(Page-level text extractions)
-.-.-
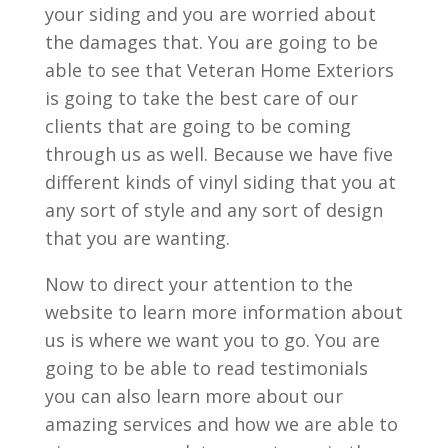
your siding and you are worried about
the damages that. You are going to be
able to see that Veteran Home Exteriors
is going to take the best care of our
clients that are going to be coming
through us as well. Because we have five
different kinds of vinyl siding that you at
any sort of style and any sort of design
that you are wanting.
Now to direct your attention to the
website to learn more information about
us is where we want you to go. You are
going to be able to read testimonials
you can also learn more about our
amazing services and how we are able to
-.-.-
_ASSIGNED TASK_.
All lines from the one containing "able to see that Veteran Home Exteriors" through the last line of the data, both included, are to be retyped exactly, and no other line belongs in the answer.

_SOLUTION TO THIS PROBLEM_.
able to see that Veteran Home Exteriors
is going to take the best care of our
clients that are going to be coming
through us as well. Because we have five
different kinds of vinyl siding that you at
any sort of style and any sort of design
that you are wanting.
Now to direct your attention to the
website to learn more information about
us is where we want you to go. You are
going to be able to read testimonials
you can also learn more about our
amazing services and how we are able to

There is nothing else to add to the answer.